The Fourth of July is typically a relaxing holiday, with a lull in business activity as people go on vacation and summer finally begins. However, there's an elite group of under-the-radar PR pros whose workload shifts into high gear just as the rest of us are heading to the beach. Consider these examples.
On June 19, media coverage spiked over an explosion that killed one person at Entertainment Fireworks in Tenino, Wash., as the firm was preparing pyrotechnics to be shipped for professional displays on July 4.
Though certainly not a typical fireworks story, it was an opportunity for the media team at the Bureau of Alcohol, Tobacco, Firearms and Explosives to spring into action. Additionally, state and local authorities started making their annual fireworks safety appeals to citizens who might otherwise be tempted to move beyond sparklers and ladyfingers.
In the days ahead, we’ll likely see TV coverage of raids on illegal fireworks warehouses, arrests of unsuspecting motorists who drive into bordering states to score cherry bombs and aerial shells, and even hospital trauma doctors providing descriptions of injuries attributed to fireworks.

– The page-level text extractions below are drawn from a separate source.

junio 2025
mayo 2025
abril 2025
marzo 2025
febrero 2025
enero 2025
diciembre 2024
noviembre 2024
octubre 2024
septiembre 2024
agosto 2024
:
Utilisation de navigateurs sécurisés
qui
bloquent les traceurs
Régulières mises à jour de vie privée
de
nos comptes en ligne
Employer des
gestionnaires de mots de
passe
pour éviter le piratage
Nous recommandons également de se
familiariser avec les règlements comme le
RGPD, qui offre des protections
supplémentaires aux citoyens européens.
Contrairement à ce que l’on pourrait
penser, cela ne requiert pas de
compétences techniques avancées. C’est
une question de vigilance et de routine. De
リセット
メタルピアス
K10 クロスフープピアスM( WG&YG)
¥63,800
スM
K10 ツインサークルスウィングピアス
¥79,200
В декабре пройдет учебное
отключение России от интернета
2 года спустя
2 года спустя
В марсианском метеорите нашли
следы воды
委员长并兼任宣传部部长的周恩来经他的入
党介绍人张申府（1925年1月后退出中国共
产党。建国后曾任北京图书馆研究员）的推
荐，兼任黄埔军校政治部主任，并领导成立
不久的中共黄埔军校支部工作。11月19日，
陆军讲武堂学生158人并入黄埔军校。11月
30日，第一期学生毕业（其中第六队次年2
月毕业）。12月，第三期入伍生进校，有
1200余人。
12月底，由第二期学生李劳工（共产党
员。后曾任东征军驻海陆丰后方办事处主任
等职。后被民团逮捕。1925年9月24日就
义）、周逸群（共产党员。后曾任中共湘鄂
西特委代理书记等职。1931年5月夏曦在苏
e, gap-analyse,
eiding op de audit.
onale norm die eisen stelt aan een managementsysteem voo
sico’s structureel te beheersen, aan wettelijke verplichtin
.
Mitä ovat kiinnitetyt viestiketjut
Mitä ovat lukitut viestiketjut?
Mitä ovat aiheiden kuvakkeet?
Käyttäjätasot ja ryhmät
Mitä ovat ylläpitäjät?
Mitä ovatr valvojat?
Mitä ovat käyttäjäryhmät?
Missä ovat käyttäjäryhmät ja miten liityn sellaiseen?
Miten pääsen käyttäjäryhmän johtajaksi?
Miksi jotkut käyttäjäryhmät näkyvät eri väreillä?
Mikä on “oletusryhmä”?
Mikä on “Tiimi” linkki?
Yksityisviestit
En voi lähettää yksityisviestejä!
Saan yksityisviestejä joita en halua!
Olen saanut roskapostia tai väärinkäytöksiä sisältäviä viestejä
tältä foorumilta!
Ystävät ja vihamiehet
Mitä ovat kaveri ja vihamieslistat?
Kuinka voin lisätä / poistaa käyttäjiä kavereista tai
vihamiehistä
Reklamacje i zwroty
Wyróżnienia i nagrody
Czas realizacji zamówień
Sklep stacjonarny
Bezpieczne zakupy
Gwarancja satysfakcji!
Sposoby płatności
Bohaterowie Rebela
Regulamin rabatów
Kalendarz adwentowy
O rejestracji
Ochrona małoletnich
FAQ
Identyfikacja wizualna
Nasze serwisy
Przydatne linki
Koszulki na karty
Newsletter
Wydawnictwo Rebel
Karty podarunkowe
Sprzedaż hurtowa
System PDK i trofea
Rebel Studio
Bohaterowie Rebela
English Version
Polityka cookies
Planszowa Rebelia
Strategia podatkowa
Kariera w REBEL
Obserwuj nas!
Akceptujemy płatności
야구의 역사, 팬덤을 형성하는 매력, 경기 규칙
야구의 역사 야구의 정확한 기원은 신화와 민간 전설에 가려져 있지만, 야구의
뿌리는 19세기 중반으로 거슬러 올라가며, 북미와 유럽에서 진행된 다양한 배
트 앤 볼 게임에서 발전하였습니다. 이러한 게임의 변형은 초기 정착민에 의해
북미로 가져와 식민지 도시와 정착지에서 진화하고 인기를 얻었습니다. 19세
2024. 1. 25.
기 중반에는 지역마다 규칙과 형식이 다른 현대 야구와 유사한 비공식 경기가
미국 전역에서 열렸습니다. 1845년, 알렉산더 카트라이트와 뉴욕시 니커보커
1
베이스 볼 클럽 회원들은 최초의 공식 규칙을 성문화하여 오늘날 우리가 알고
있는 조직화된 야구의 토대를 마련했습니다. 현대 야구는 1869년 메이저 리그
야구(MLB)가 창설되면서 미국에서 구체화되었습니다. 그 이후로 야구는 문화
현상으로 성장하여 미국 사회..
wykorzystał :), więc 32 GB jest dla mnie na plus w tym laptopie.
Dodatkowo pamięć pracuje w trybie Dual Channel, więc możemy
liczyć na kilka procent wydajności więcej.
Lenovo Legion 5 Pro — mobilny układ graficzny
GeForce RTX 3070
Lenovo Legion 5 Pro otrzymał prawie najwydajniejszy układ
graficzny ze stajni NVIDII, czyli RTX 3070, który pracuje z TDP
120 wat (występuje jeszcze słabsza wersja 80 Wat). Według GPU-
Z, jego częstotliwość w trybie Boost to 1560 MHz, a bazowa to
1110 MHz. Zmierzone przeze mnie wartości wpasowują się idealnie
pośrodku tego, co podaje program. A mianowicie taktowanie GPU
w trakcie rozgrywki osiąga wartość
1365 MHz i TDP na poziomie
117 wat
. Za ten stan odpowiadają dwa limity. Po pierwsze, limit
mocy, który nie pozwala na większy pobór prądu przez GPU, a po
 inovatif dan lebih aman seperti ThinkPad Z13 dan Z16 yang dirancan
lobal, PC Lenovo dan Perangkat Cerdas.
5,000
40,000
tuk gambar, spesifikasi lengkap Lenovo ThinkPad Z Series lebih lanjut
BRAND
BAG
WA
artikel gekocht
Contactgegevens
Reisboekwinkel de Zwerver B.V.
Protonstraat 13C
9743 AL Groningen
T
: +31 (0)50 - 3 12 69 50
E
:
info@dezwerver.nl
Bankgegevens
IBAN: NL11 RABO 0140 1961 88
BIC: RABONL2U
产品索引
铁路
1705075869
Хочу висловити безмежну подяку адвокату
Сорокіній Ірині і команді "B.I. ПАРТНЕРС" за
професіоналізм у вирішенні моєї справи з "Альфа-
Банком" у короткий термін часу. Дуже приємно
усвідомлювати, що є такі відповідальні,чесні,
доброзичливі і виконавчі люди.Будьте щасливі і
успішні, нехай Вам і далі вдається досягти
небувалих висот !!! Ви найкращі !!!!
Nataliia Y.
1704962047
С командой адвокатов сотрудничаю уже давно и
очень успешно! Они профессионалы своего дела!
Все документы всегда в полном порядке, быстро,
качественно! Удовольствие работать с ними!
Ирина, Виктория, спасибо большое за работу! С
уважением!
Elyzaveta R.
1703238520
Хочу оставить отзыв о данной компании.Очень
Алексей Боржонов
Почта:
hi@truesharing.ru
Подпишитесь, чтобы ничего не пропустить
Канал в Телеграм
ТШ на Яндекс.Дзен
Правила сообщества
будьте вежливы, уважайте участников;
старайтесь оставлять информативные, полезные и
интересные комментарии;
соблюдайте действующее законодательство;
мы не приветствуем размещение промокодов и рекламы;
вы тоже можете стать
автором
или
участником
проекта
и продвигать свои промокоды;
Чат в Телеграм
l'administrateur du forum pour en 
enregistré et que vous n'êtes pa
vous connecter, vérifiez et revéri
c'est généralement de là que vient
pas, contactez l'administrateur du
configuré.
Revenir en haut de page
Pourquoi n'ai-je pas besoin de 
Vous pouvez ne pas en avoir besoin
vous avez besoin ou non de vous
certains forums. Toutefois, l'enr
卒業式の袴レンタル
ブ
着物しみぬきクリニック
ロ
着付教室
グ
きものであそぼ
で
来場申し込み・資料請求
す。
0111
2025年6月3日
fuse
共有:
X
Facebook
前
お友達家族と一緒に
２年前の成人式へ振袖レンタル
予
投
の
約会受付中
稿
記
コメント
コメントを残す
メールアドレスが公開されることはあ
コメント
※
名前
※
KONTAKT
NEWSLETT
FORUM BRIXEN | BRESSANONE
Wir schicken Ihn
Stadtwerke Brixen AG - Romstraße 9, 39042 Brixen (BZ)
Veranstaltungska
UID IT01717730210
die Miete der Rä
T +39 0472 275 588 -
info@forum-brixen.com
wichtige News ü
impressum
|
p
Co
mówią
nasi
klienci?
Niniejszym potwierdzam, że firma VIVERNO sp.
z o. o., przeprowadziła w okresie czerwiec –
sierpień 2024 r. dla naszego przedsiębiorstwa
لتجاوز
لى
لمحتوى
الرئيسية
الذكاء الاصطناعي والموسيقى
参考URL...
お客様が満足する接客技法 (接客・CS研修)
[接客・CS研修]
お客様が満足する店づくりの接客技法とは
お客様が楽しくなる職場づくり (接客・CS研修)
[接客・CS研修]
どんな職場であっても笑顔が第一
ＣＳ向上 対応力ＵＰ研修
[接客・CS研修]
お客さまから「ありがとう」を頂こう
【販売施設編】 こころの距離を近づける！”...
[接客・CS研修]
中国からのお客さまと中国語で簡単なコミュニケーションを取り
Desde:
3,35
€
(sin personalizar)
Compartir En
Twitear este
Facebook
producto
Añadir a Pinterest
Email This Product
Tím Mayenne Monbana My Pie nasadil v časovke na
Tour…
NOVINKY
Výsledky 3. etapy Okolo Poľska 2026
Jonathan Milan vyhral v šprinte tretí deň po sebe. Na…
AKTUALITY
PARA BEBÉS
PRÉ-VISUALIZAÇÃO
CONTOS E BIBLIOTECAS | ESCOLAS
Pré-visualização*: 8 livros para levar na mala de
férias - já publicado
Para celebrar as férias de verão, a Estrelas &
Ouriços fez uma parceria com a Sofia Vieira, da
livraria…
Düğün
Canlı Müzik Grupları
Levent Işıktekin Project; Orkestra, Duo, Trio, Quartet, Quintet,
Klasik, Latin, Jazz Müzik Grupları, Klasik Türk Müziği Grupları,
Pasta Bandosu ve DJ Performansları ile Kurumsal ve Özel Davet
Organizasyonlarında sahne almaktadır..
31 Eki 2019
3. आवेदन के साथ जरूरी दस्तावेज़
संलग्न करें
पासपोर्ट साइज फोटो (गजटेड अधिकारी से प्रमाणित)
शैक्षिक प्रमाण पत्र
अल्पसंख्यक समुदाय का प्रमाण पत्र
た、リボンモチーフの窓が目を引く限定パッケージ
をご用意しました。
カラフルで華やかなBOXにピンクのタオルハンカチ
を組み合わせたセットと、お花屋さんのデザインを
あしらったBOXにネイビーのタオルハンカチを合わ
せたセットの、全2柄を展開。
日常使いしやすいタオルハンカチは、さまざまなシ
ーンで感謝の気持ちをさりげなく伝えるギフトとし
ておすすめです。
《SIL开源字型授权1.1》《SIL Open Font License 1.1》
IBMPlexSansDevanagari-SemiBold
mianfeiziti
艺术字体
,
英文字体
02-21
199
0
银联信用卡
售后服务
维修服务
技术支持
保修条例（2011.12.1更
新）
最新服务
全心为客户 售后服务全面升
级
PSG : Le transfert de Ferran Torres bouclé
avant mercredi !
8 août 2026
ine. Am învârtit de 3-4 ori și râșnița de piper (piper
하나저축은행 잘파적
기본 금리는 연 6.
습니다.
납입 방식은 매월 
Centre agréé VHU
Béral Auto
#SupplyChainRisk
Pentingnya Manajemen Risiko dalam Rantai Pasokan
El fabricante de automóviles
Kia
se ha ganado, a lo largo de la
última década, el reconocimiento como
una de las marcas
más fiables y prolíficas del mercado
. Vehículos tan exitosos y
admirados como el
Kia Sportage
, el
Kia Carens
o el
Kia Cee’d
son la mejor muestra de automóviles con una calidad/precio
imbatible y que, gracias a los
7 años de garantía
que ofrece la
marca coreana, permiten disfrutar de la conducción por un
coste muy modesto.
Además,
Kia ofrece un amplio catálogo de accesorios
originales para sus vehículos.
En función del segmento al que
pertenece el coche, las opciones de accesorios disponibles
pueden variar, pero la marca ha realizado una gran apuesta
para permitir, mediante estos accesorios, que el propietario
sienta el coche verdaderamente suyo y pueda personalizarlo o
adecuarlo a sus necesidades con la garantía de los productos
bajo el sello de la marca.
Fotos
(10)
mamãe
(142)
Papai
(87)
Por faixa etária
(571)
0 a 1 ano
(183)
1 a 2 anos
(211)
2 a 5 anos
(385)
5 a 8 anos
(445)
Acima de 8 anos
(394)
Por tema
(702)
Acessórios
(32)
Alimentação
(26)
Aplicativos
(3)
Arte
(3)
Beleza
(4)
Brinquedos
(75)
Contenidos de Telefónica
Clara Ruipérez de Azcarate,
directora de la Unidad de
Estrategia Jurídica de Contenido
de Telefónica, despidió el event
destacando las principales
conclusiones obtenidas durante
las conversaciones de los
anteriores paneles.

With Independence Day falling on a Friday this year, the number of vehicles on the road is expected to surge beyond the usual gridlock-inducing holiday rush. Organizations like AAA will likely utilize this time to educate drivers on following speed limits, having car seats for children, avoiding distracted driving, and having their car parts properly checked before setting out on a long road trip.
And let's not forget about the bane of all drivers' existences: gas prices.
Gas prices routinely rise along with demand. The escalating political and military crisis in Iraq, OPEC’s second largest exporter, is fueling (pardon the pun) interest in this consumer inflation story.
We’ll be watching as AAA, Gasbuddy.com and industry expert Trilby Lundberg battle for share of voice. There have already been 85 TV and radio references to Fourth of July gas prices since June 1.
Critical Mention has also spotted mentions from the U.S. Coast Guard and state boating officials as they make statements about the dangers of boating under the influence of drugs and alcohol. The Fourth of July is known for its high number of boating accidents, so PR resources will be required to deal with any problems on the water throughout the holiday period.
If your dog has astraphobia, a fear of thunder and lightning, there’s a good possibility they’re afraid of fireworks, too. Groups that promote dog health and produce products to help alleviate firework fear will be on their feet this holiday promoting their remedies and providing tips for a stress-free Fourth of July.
In the run-up to Memorial Day, the Society for the Prevention of Cruelty to Animals earned coverage by warning about dangers to pets associated with backyard barbecues such as charcoal, lighter fluid and matches, and also about seemingly benign food items that are toxic to dogs, such as grapes.
Groups like the Skin Cancer Foundation, sunscreen makers and hospitals are sure to be reminding people of the dangers of UV rays and how important applying—and reapplying—sunscreen is. And with the increase in "wearable tech" features, be on the lookout for mentions of UV-sensitive bracelets which alert wearers when they are at risk for sunburn.
Police officials will be everywhere on the Fourth, so get ready for a tweet or two about conducting proper party behavior.
Beef producers and wholesalers, the USDA, and supermarkets are among those on high alert over the death of a man in Texas from a fatal brain disorder believed to be caused by eating beef from cattle with mad cow disease.
With 415 TV mentions since June 1, the story could easily explode if additional cases of mad cow are reported or food recalls are expanded.
Lastly, what word comes to mind during the Fourth of July other than "barbecue?" Companies like the Hearth, Patio, and Barbeque Association will take advantage of this time to remind people to evaluate their grill's condition sooner rather than later and to avoid any embarrassing mishaps on July 4th. And in order to not starve the guests.